Authorities later charged a man who was rumored to be a hitman for a local organized crime syndicate with killing the victim who for years was only referred to as “Mr X”, according to MurderETC. But officials dismissed the case against that suspect, citing insufficient evidence, and they now reportedly no longer believe he was involved in the death of Mr X.
The Greenville county sheriff Hobart Lewis then took office in 2020, tasked his agency’s cold case unit with using new technology to re-examine old crimes, and on Monday said he became interested in Mr X after listening to MurderETC’s episode on him, titled Greenville, We Have a Problem.
Lewis subsequently had his deputies work with the Greenville county coroner’s office to exhume Mr X’s corpse from a local potters field. Officials then sent the skeletal remains to the National Unidentified and Missing Persons System (Namus) for DNA testing, which resulted in a profile for the victim.
In February, Lewis’ office said in a statement, police in White Plains, New York, reached out to Greenville county deputies and alerted them that the DNA profile apparently matched an unsolved missing persons case from 1975.
Oscar James Nedd – an aspiring journalist who was engaged to be married and had worked two jobs to save $1,500 to attend college, according to a 2005 article in the New York Times – was the person who had been reported missing. And after speaking with Nedd’s family members, “investigators were able to confirm [his] identity”, said the statement from Lewis’s office.
Lewis’s office added that investigators suspect Nedd was killed in New York at age 23 after moving there from Georgia to go to school before being brought to South Carolina. And authorities in New York now have jurisdiction over the case, Lewis’ office said.
New York authorities have not publicly named any suspects in Nedd’s killing. However, the Charley Project website – which has gathered information of about 16,000 cold cases across the US – reports Nedd disappeared after allowing a nephew to stay with him.
Nedd’s sister had reportedly warned him that the nephew had escaped from jail under suspicion of shooting someone else. Police investigating Nedd’s disappearance later found blood all over his apartment, and they spoke to a witness who ominously recounted seeing the nephew struggling to carry a large object – similar to a human body – which was wrapped in a rug, according to the Charley Project.
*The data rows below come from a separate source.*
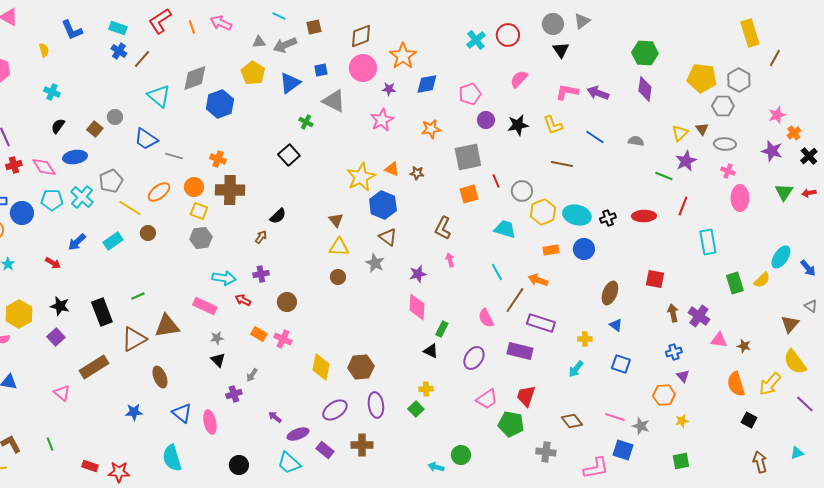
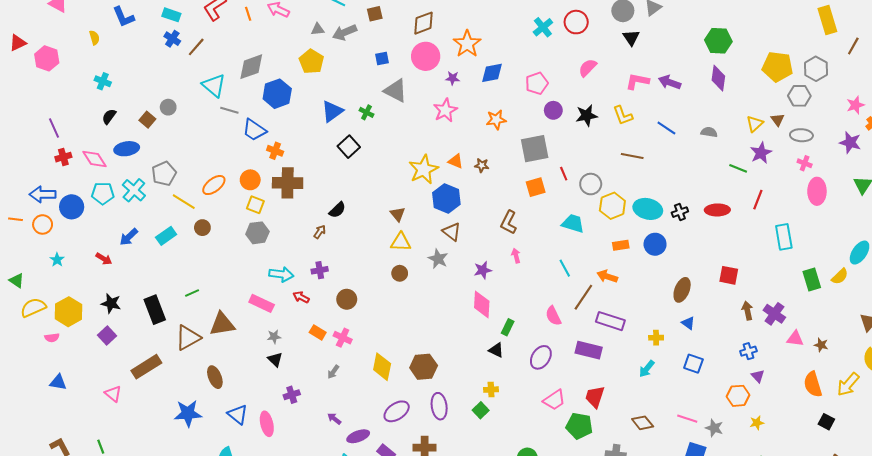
blue triangle: (290, 83) -> (332, 111), moved
blue trapezoid: (146, 139) -> (254, 130), moved
gray line: (174, 156) -> (229, 110), moved
gray arrow: (252, 375) -> (333, 372), moved
blue star: (134, 412) -> (188, 413), size x1.5

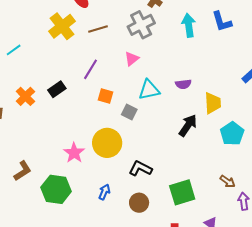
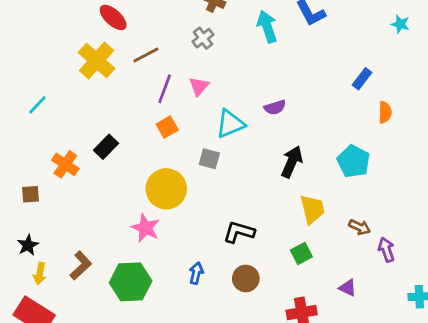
gray cross: (141, 25) -> (203, 38), size x0.6
purple line: (91, 69) -> (165, 89), moved
orange square: (105, 96) -> (167, 127), moved, turned -35
yellow trapezoid: (213, 103) -> (312, 209), moved
yellow circle: (107, 143) -> (166, 189), moved
green square: (182, 192) -> (301, 254), size x0.6

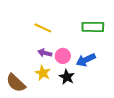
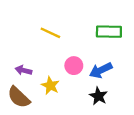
purple arrow: (45, 53) -> (23, 70), moved
black star: (67, 77) -> (98, 96), moved

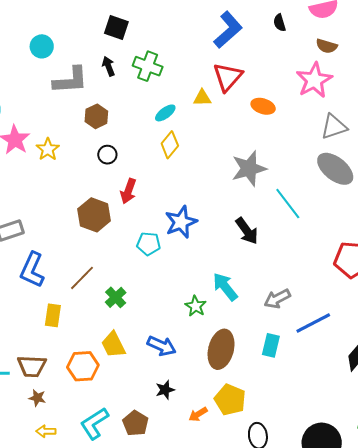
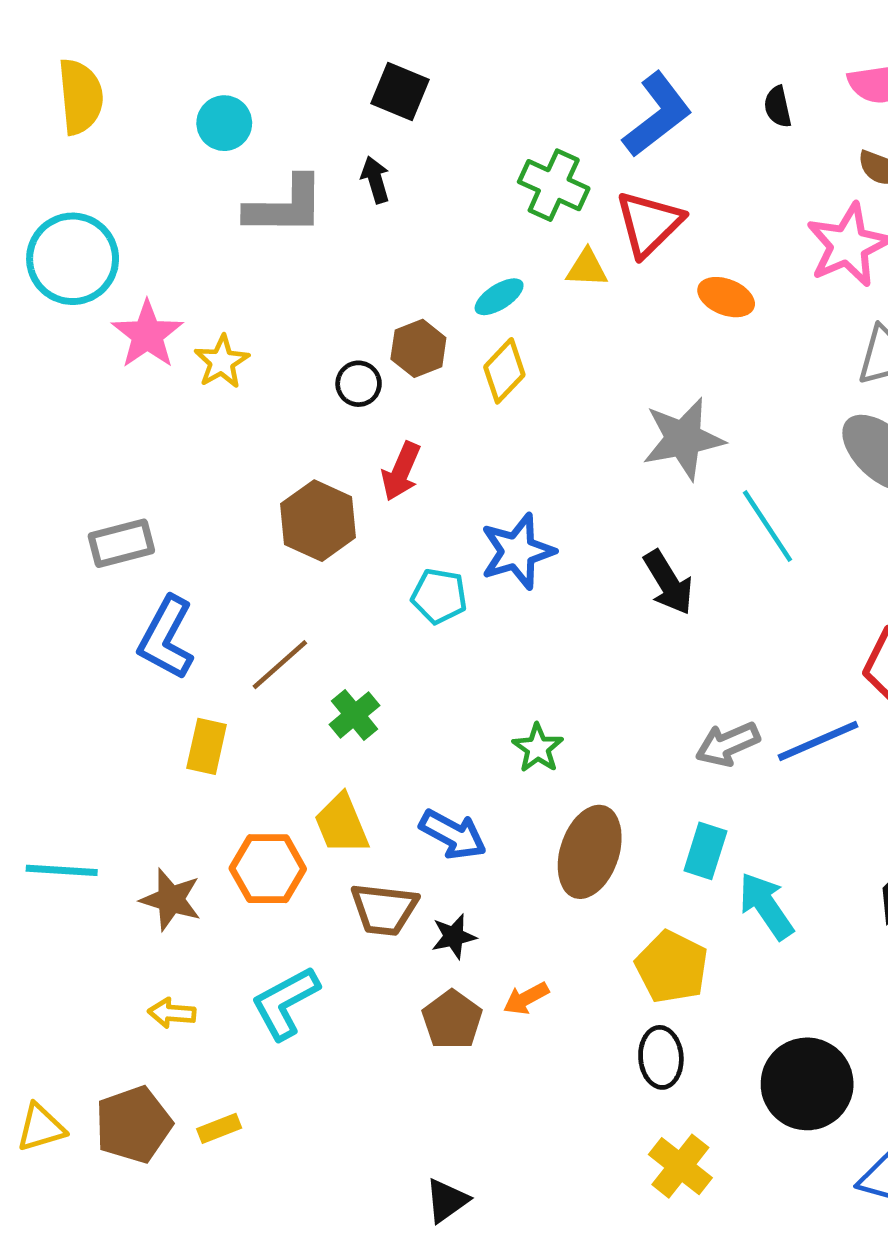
green cross: (148, 66) -> (554, 185), moved
brown hexagon: (96, 116) -> (418, 348), moved
cyan arrow: (225, 287) -> (766, 906), moved
blue line: (313, 323) -> (818, 741), moved
brown trapezoid: (32, 366) -> (384, 909), moved
brown star: (37, 398) -> (171, 900), moved, size x1.5
yellow pentagon: (230, 400) -> (672, 967), moved
brown pentagon: (136, 423) -> (452, 1020), moved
The nephew allegedly went down the stairs with whatever was in the rug, put it in a car’s trunk and drove away, the Charley Project wrote, attributing that information to the witness.
The nephew was later arrested driving Nedd’s car in New Mexico before being convicted of numerous crimes, including kidnapping, rape and armed bank robbery, the Charley Project added. Records show the nephew spent time in federal prison but was released in 2015.
Nedd was declared legally dead in 2005, though his body remained missing at the time. His sister suggested to the New York Times that she hoped to one day be able to bury him beside their mother in Georgia, as the South Carolina newspaper the State reported.
In addition to thanking Willis for the part he played in learning the truth about Nedd, Lewis credited his cold case unit. “The tireless work and innovative approaches employed by our investigators have brought closure to a case that has remained a mystery for nearly five decades,” Lewis said. “Their determination to seek justice for victims and their families is truly commendable.”
MurderETC’s X account on Monday clued listeners into the news about Nedd’s identity but did not tout the credit which Lewis gave the show.
“If you listened to our episode ‘Greenville, We Have a Problem,’ you know about the man they called Mr X,” the show’s X account said. “Mr X now has a name.”